What is life without a few hundred moments of insanity strung together over eight or nine decades? The most insane thing you can do in this life is be happy. Embrace the madness, the uncertainties and the hurts and still find a way to be happy. It really is insane if you think about it. Poverty, disease, racism, sexism, violence, economic crises, natural disasters, divorce, betrayal, bankruptcy, foreclosure, no medical insurance, layoffs, unemployment, domestic violence, boredom, monotony, lost promotions, two-faced friends, car accidents, crushing blows and heartbreaking disappointments and then, ultimately, death. What could be more insane than being happy, despite it all? Nothing. It could have been worse. It could always be worse.

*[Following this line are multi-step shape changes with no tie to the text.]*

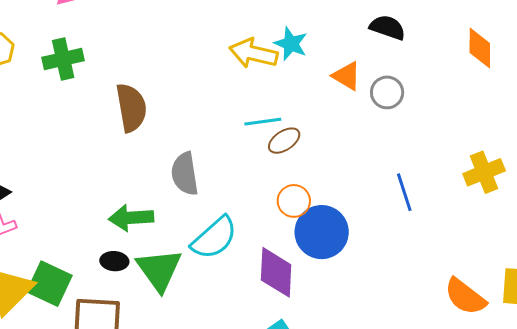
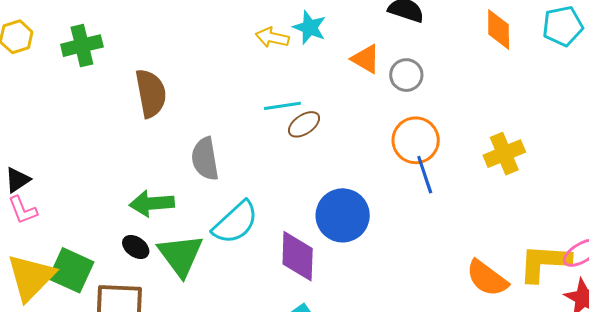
yellow arrow: (253, 53) -> (272, 37), size x0.7
orange circle: (294, 201) -> (416, 140), moved, size x1.4
black ellipse: (114, 261) -> (136, 247), turned 32

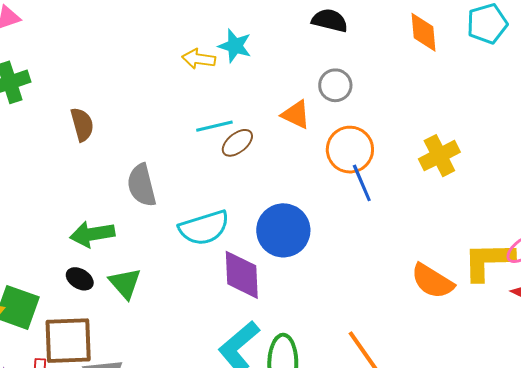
orange triangle: (366, 59) -> (296, 115), moved
brown semicircle: (151, 93) -> (82, 124), size x0.7
cyan semicircle: (235, 223) -> (204, 228), moved, turned 30
green triangle: (181, 255) -> (125, 283), size x0.7

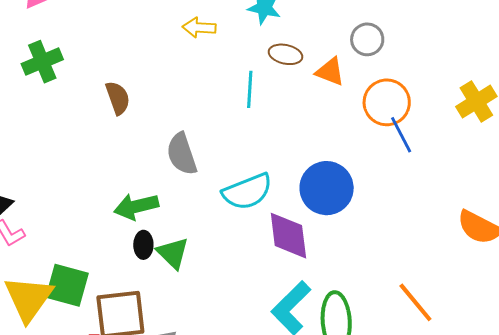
yellow arrow: (199, 59) -> (199, 28), moved
cyan line: (214, 126) -> (250, 89), turned -69
brown ellipse: (237, 143) -> (285, 54), moved, turned 56
black ellipse: (80, 279) -> (143, 245), moved, turned 64

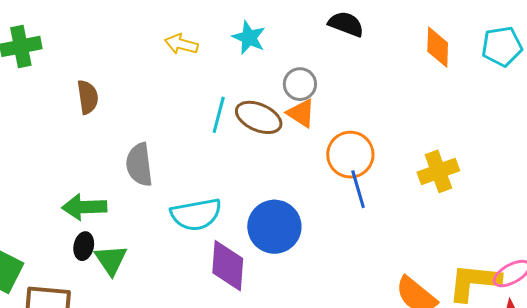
gray circle: (367, 39) -> (300, 84), moved
brown ellipse: (285, 54) -> (259, 117), moved, size x1.4

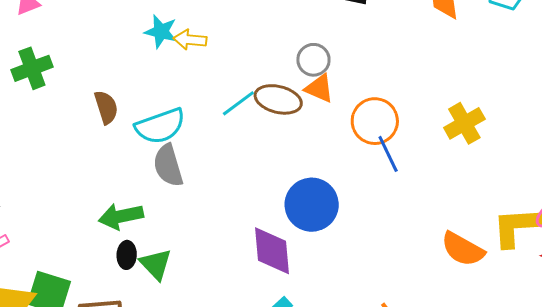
cyan star: (249, 38) -> (161, 32), moved
cyan line: (219, 115) -> (238, 103), turned 48
cyan semicircle: (196, 214) -> (160, 126), moved

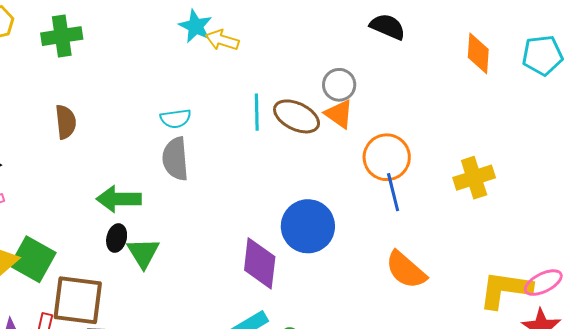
cyan line: (238, 103) -> (257, 112), turned -66
brown semicircle: (106, 107) -> (66, 122), moved
cyan semicircle: (160, 126) -> (176, 119), size x0.6
orange semicircle: (463, 249) -> (406, 270), moved

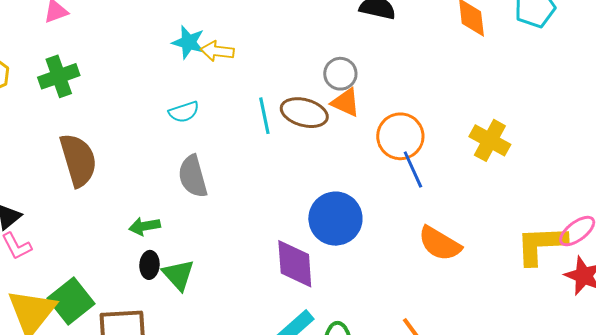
cyan semicircle: (176, 119) -> (184, 112), moved
brown semicircle: (66, 122) -> (78, 160), size x1.6
yellow cross: (474, 178) -> (490, 140), turned -33
green arrow: (119, 199) -> (145, 226), size x0.7
green square: (33, 259) -> (71, 301), turned 33

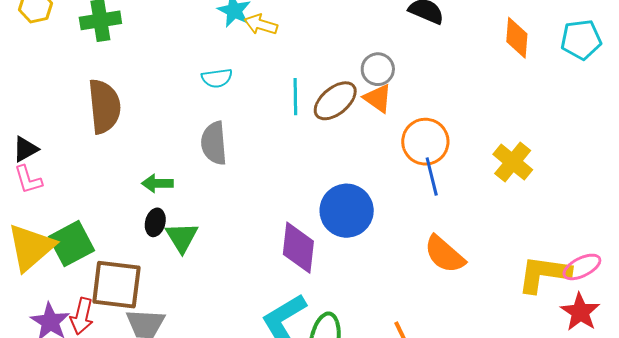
brown ellipse: (304, 113) -> (335, 101), turned -66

Finding happiness and truth in the moments of insanity, finding happiness and truth in the words I put on the page. Finding myself in those batshit crazy moments when some part of my brain-- the primitive, reptilian part that is in charge of self-preservation says, "Um, hey, maybe it can't get worse than this. Maybe this is rock bottom. Maybe you should put down the knife and go dance in the rain and be happy, goddamit." That's life. My life, anyway.